July 13, 2018
Destination: Baxter Peak, Mt. Katahdin - AT Northern Terminus Today's Miles: 5.20
Start Location: The Birches Campsite Trip Miles: 2190.90
It was chilly when I woke at around 4:45am. I got up and ate my lemon pie and cinnamon roll.
I know, I know.... I packed up camp and got ready to make the last push, the last summit. Ozzie was already gone. Homebound left a little before me, and Frank was still in his tent when I left. I headed to the Ranger station to return the day pack I would not need and to sign the log book, which I had forgotten to do the day before. I stopped at the sign indicating the direction of the AT to Baxter Peak, the top of Mt. Katahdin and the northern terminus of the Appalachian Trail. I took a breath. This was it. Now it was time to bring it home.
The portion of the AT that goes up to Baxter Peak is called the Hunt Trail within the park. It started off quite easy and increased in difficulty until I was bouldering my way along steep slopes and over large rocks, sometimes with a few pieces of rebar in them to use as handholds, or footholds. It was the kind of thing that is outside of my comfort zone, but that other climbs (Palmerton, the Whites, Mahoosic) had prepared me for. The weather was beautiful and there was virtually no wind, which was comforting once I was above treeline. I moved slowly and deliberately, finally climbing, hoisting and shimmying my way up to the Tableland, a plateau just before the final ascent to Baxter Peak. From there it was easy. The views were stunning! The climb leading up to the Tableland and then the views from the plateau were truly breathtaking. This was it - the last mountain to climb! I had one more push to make.
As I walked across the Tableland, I felt relieved to have made it with my pack. It was as light as it could be at this moment in my life, at this point in time, and I carried it over the mountain. I felt good about that. Frank had been right. I heard footsteps behind me and saw what looked to be another NOBO fast approaching. It turned out to be a NOBO named Mainer who finished up last month. He was just out hiking for the day. He said he would see me at the top, offered me a ride to Millinocket afterwards, and flew past towards the summit. The trail really does provide!
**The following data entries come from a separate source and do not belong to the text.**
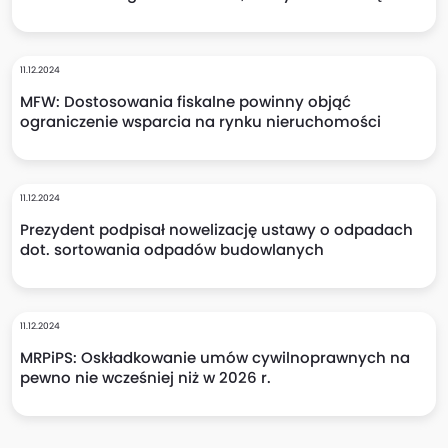
11.12.2024
MFW: Dostosowania fiskalne powinny objąć
ograniczenie wsparcia na rynku nieruchomości
11.12.2024
Prezydent podpisał nowelizację ustawy o odpadach
dot. sortowania odpadów budowlanych
11.12.2024
MRPiPS: Oskładkowanie umów cywilnoprawnych na
pewno nie wcześniej niż w 2026 r.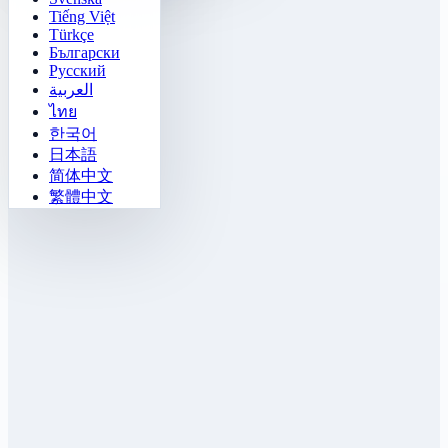
Tiếng Việt
Türkçe
Български
Русский
العربية
ไทย
한국어
日本語
简体中文
繁體中文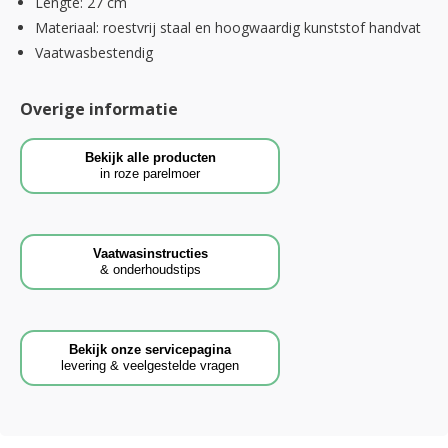
Lengte: 27 cm
Materiaal: roestvrij staal en hoogwaardig kunststof handvat
Vaatwasbestendig
Overige informatie
Bekijk alle producten
in roze parelmoer
Vaatwasinstructies
& onderhoudstips
Bekijk onze servicepagina
levering & veelgestelde vragen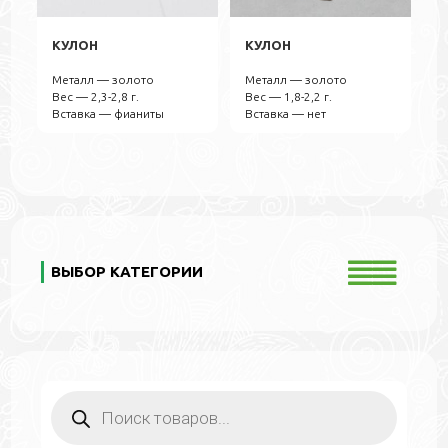
КУЛОН
КУЛОН
Металл — золото
Металл — золото
Вес — 2,3-2,8 г.
Вес — 1,8-2,2 г.
Вставка — фианиты
Вставка — нет
ВЫБОР КАТЕГОРИИ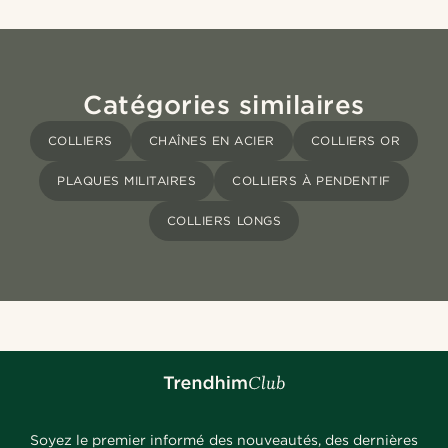
Catégories similaires
COLLIERS
CHAÎNES EN ACIER
COLLIERS OR
PLAQUES MILITAIRES
COLLIERS À PENDENTIF
COLLIERS LONGS
Soyez le premier informé des nouveautés, des dernières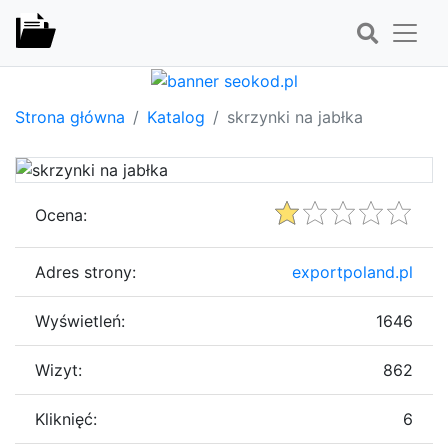
Strona główna
Katalog
skrzynki na jabłka
Ocena:
Adres strony:
exportpoland.pl
Wyświetleń:
1646
Wizyt:
862
Kliknięć:
6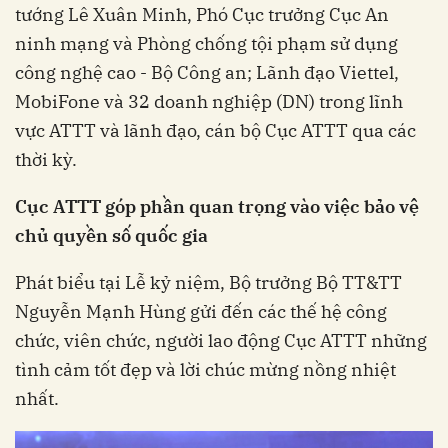
tướng Lê Xuân Minh, Phó Cục trưởng Cục An
ninh mạng và Phòng chống tội phạm sử dụng
công nghệ cao - Bộ Công an; Lãnh đạo Viettel,
MobiFone và 32 doanh nghiệp (DN) trong lĩnh
vực ATTT và lãnh đạo, cán bộ Cục ATTT qua các
thời kỳ.
Cục ATTT góp phần quan trọng vào việc bảo vệ
chủ quyền số quốc gia
Phát biểu tại Lễ kỷ niệm, Bộ trưởng Bộ TT&TT
Nguyễn Mạnh Hùng gửi đến các thế hệ công
chức, viên chức, người lao động Cục ATTT những
tình cảm tốt đẹp và lời chúc mừng nồng nhiệt
nhất.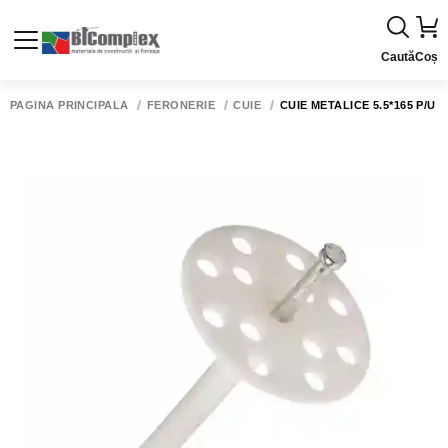
Caută
Coș
PAGINA PRINCIPALĂ
FERONERIE
CUIE
CUIE METALICE 5.5*165 P/U D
I made the last push, and as I reached the summit, Baxter Peak, that iconic wooden sign came into view. I could see Homebound up there, and then Mainer, and I stepped faster, one step at a time, and then I was there. I ran over and kissed the sign. And that was that. 138 days and 2190.9 AT miles later, plus countless more miles from side trails and getting lost, somehow through the kindness and support of others, strangers and loved ones alike, the trail had gotten me here. And what was I to do now? I had finished the trail, but not the journey. This did not come as a surprise. The journey never ends if we keep it alive. I sat up at the summit and thought about this and talked with the guys for a bit. When it was time, I made my way slowly down the mountain, grateful to feel alive.